College of Education and Human Development

News Briefs

UTSA Represented at National Mentoring Summit 2011

This year’s National Mentoring Summit Conference, “Achieving Academic and Social Success: Supporting Youth through Mentoring,” was held in the Library of Congress in Washington, DC. The summit brought together leading experts in the field from across all sectors to develop strategies that leverage mentoring and increase graduation rates among America’s youth. Invited to be part of a panel and represent UTSA at this national event was Dr. Michael Karcher, professor for the department of Counseling.

Dr. Karcher was one of less than a dozen presenters invited. He resided over two research panels, one on mentoring and academic achievement and the other on mentoring and juvenile justice. The panels were made of experts in the field from Portland University, Boston, Portland State, and Big Brothers and Big Sisters. The keynote speech was delivered by First Lady Michelle Obama in which she announced The Corporate Mentoring Challenge, an initiative led by the Corporation for National and Community Service (CNCS) to encourage U.S. companies to launch a mentoring program within the communities they serve.

“There were several highlights of the Summit; however the most profound for me was watching the faces of the kids on stage when Michelle Obama described them and their mentoring relationships. It was very powerful,” said Karcher.

Dr. Karcher is well known for his mentoring program called Cross-Age Peer Mentoring or CAMP. This mentoring program differs from the traditional mentoring program of an adult paired up with a youth. Instead in CAMP the mentor is an older youth typically high school-aged, who is paired up with an elementary or middle school-aged child for the purpose of providing the younger youth guidance, social support, or instruction.

On the local level, Dr.

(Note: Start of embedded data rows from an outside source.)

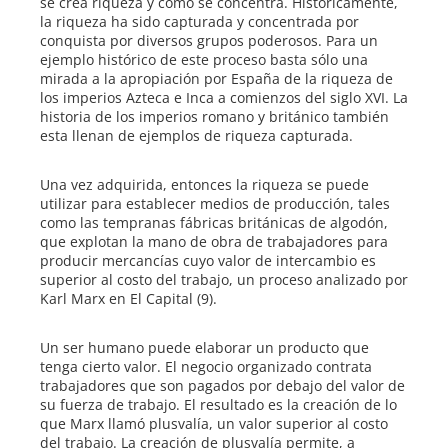
se crea riqueza y cómo se concentra. Históricamente,
la riqueza ha sido capturada y concentrada por
conquista por diversos grupos poderosos. Para un
ejemplo histórico de este proceso basta sólo una
mirada a la apropiación por España de la riqueza de
los imperios Azteca e Inca a comienzos del siglo XVI. La
historia de los imperios romano y británico también
esta llenan de ejemplos de riqueza capturada.
Una vez adquirida, entonces la riqueza se puede
utilizar para establecer medios de producción, tales
como las tempranas fábricas británicas de algodón,
que explotan la mano de obra de trabajadores para
producir mercancías cuyo valor de intercambio es
superior al costo del trabajo, un proceso analizado por
Karl Marx en El Capital (9).
Un ser humano puede elaborar un producto que
tenga cierto valor. El negocio organizado contrata
trabajadores que son pagados por debajo del valor de
su fuerza de trabajo. El resultado es la creación de lo
que Marx llamó plusvalía, un valor superior al costo
del trabajo. La creación de plusvalía permite, a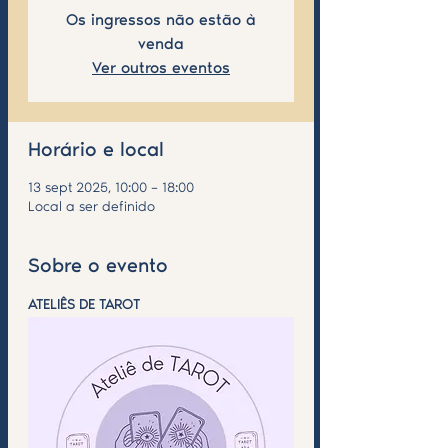
Os ingressos não estão à
venda
Ver outros eventos
Horário e local
13 sept 2025, 10:00 – 18:00
Local a ser definido
Sobre o evento
ATELIÊS DE TAROT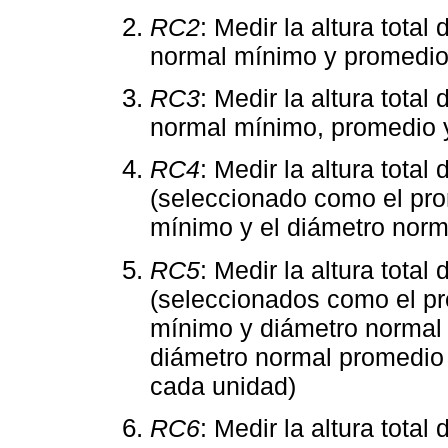
RC2
: Medir la altura total
normal mínimo y promedio
RC3
: Medir la altura total
normal mínimo, promedio 
RC4
: Medir la altura tota
(seleccionado como el pro
mínimo y el diámetro norm
RC5
: Medir la altura tota
(seleccionados como el pr
mínimo y diámetro normal 
diámetro normal promedio
cada unidad)
RC6
: Medir la altura total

Karcher’s CAMP curriculum is currently being used by the San Antonio chapter of Big Brothers and Big Sisters, Harlendale School District, SA Communities in School, and Boy with a Ball San Antonio (BWAB SA).

Evans Hosts 2011 ACA Conference in New Orleans

More than 4,000 counselors gathered in New Orleans this year for the American Counseling Association (ACA) Conference hosted by President and Associate Dean for the Downtown campus, Dr. Marcheta Evans. The ACA is a not-for-profit professional and educational organization that is dedicated to the growth and enhancement of the counseling profession.

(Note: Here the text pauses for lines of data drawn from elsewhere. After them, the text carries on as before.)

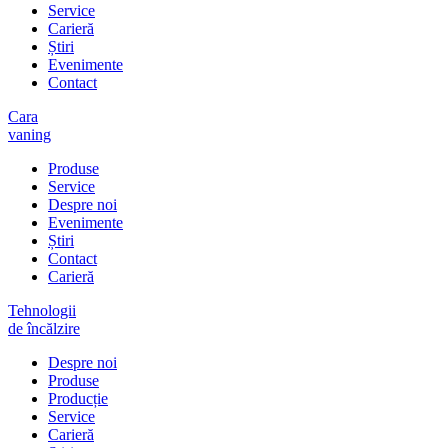
Service
Carieră
Știri
Evenimente
Contact
Cara
vaning
Produse
Service
Despre noi
Evenimente
Știri
Contact
Carieră
Tehnologii
de încălzire
Despre noi
Produse
Producție
Service
Carieră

News anchor and CNN Correspondent, Soledad O’Brien kicked off the conference with the keynote address on the counselors’ role in capturing and restoring humanity to people’s lives. Moreover, their impact to increase understanding and valuing diversity.

The conference addressed critical social issues that impact clients and students alike; grieving the loss of loved ones, finding jobs, the impact of social media, eating, disorders, martial conflict/divorce, suicide, and sexual addiction. In addition to focusing on post-traumatic stress disorder (PTSD) and the effects of military service on the family, Attention Deficit Hyperactivity Disorder (ADHD), and Autism.

As part of this year’s conference, ACA attendees also volunteered for a service project called “Give Back to the Community,” involving restoration work at the Holt Cemetery. Established in 1879, Holt Cemetery became a site for New Orleans’s impoverished African-American community. Three busloads of ACA members were taken to Holt Cemetery to help restore much of the area that was devastated by Hurricane Katrina. Many grave markers and borders were destroyed and debris covered much of the area.

Dr. Marcheta Evans began her term as President-elect on July 1, 2009 and assumed the role of ACA President on July 1, 2010 for a one-year term.

“Counselors are in great demand today, as we face economic hardship, employment distress, natural disasters, loss of loved ones, martial conflict, and many more circumstances that can affect our mental health,” said Evans.